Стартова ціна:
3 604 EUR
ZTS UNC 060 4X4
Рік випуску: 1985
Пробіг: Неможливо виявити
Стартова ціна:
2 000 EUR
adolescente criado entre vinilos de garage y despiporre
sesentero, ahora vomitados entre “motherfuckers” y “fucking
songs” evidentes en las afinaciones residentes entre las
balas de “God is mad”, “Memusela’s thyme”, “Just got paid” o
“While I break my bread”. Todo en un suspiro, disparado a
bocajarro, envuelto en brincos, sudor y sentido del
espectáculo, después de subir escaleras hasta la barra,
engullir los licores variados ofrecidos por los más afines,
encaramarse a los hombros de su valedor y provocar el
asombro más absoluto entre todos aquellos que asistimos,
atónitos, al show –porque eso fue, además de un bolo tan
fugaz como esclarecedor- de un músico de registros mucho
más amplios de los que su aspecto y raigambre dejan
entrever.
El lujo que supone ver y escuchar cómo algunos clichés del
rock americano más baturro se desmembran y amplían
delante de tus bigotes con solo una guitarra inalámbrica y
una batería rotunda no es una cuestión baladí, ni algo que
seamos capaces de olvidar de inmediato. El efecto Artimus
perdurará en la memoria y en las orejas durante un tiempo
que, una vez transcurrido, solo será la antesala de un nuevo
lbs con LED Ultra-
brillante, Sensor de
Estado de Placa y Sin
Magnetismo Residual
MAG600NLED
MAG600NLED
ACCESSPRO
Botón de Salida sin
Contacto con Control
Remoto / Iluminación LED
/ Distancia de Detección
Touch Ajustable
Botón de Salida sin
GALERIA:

> Task brief
Restate, word for word, the final stretch of the entries above: the line containing "El lujo que" and every line after it, up to and including the last.

> Written answer
El lujo que supone ver y escuchar cómo algunos clichés del
rock americano más baturro se desmembran y amplían
delante de tus bigotes con solo una guitarra inalámbrica y
una batería rotunda no es una cuestión baladí, ni algo que
seamos capaces de olvidar de inmediato. El efecto Artimus
perdurará en la memoria y en las orejas durante un tiempo
que, una vez transcurrido, solo será la antesala de un nuevo
lbs con LED Ultra-
brillante, Sensor de
Estado de Placa y Sin
Magnetismo Residual
MAG600NLED
MAG600NLED
ACCESSPRO
Botón de Salida sin
Contacto con Control
Remoto / Iluminación LED
/ Distancia de Detección
Touch Ajustable
Botón de Salida sin
GALERIA:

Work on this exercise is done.